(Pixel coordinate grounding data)
▬▬▬▬▬▬▬▬▬▬

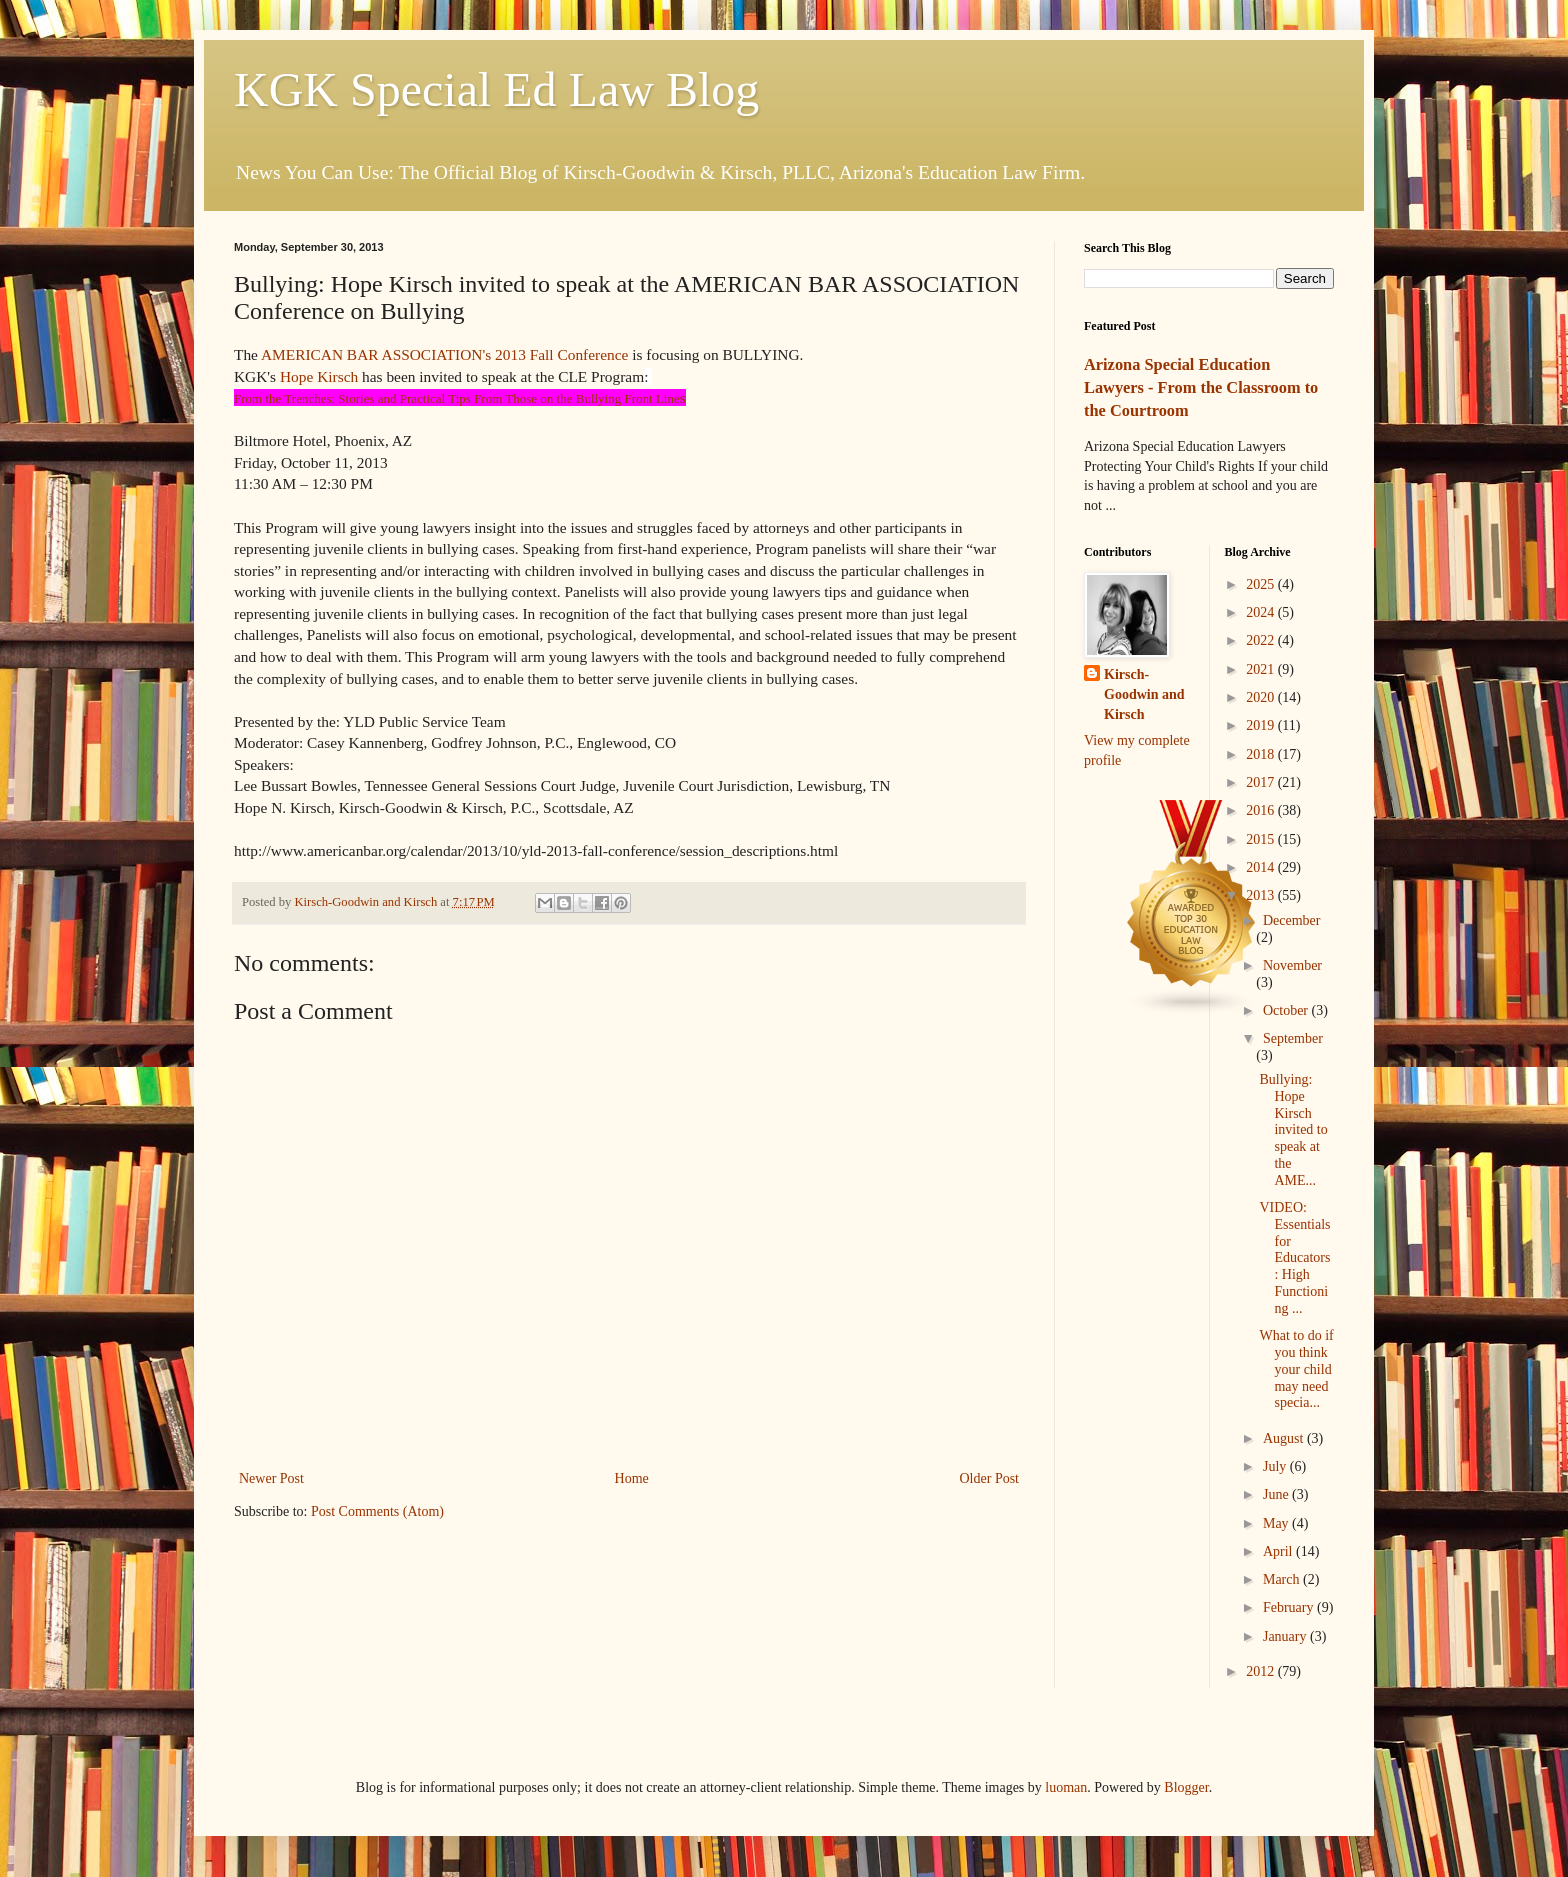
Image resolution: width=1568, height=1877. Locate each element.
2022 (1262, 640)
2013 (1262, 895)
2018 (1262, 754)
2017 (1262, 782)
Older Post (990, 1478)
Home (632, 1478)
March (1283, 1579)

▬▬▬▬▬▬▬▬▬▬

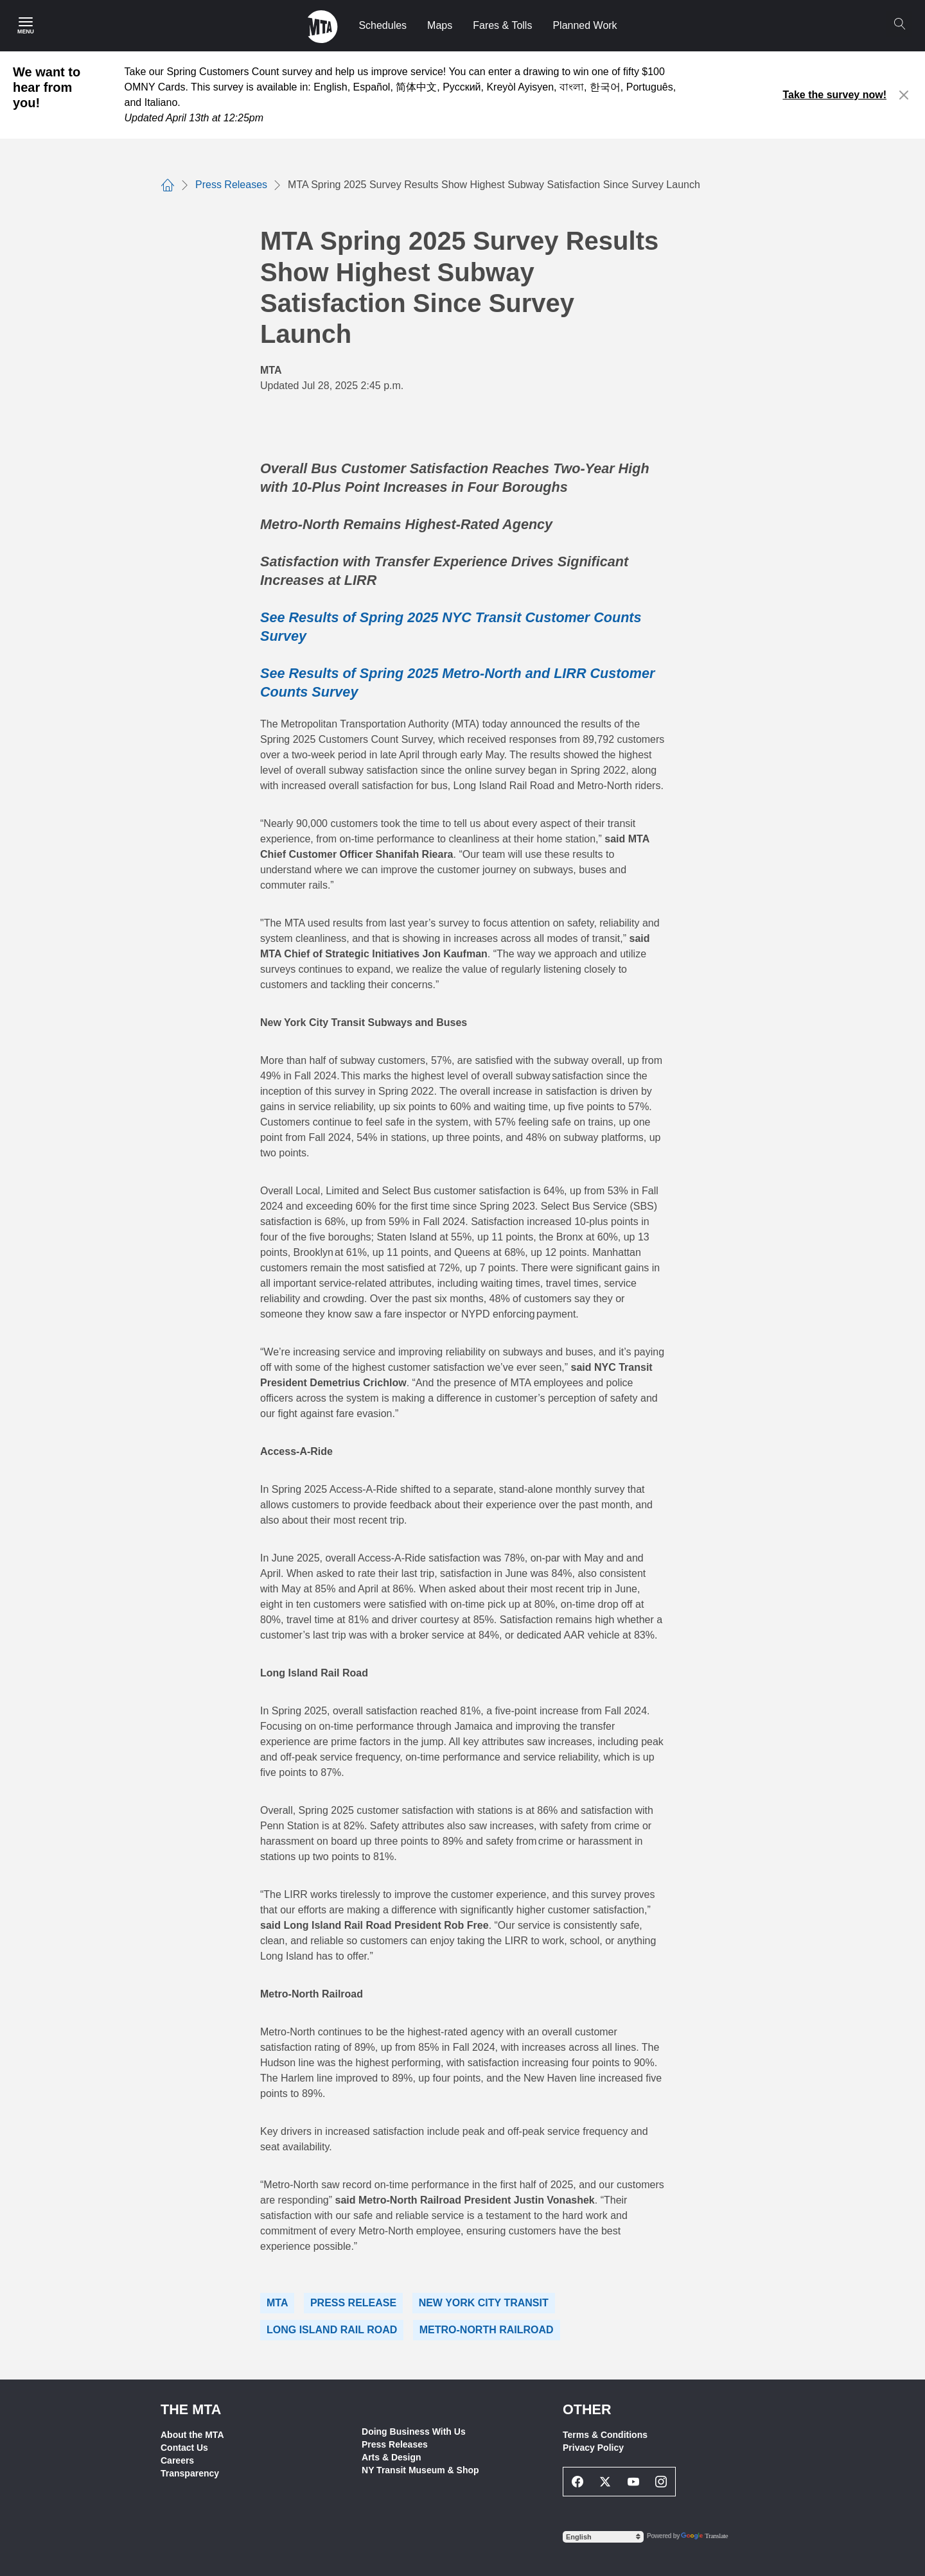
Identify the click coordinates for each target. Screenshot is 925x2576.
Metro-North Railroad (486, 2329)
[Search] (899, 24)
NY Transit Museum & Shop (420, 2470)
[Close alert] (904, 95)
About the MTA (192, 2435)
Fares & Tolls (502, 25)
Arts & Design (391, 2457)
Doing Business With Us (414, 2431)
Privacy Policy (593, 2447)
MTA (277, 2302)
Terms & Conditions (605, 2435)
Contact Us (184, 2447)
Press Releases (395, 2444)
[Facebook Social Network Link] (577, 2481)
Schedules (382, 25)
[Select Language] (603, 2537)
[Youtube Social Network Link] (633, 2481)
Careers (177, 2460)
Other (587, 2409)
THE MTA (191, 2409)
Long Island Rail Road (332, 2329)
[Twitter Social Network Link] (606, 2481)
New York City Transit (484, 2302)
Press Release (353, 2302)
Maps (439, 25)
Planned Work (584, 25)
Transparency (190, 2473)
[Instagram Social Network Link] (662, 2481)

▬▬▬▬▬▬▬▬▬▬

Exercise brief: Copy each line of the records above that carries the word "Social".

Finished exercise:
[Facebook Social Network Link] (577, 2481)
[Youtube Social Network Link] (633, 2481)
[Twitter Social Network Link] (606, 2481)
[Instagram Social Network Link] (662, 2481)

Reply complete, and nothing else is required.